**YOUR GOAL**. When you copy the material below, keep every line exact and leave each picture out.
*** Opening DATA FOR THIS EXERCISE ***
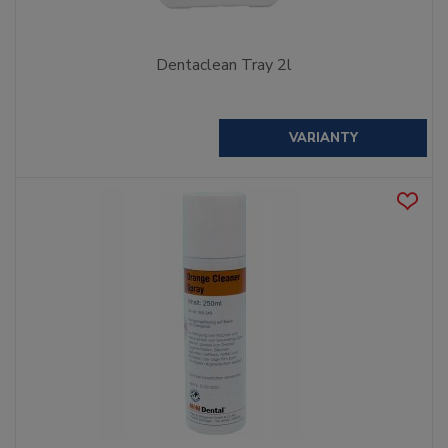
Dentaclean Tray 2l
VARIANTY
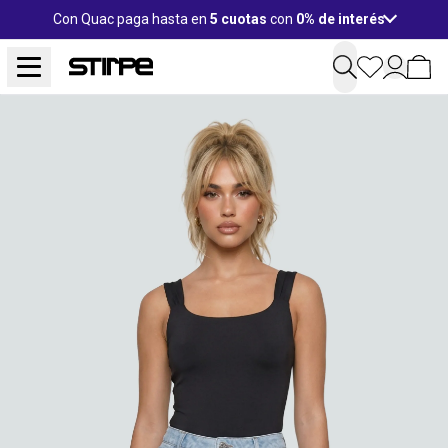
Con Quac paga hasta en
5 cuotas
con
0% de interés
*** Closing DATA FOR THIS EXERCISE ***
**WRITTEN RESPONSE**.
Dentaclean Tray 2l
VARIANTY
Con Quac paga hasta en
5 cuotas
con
0% de interés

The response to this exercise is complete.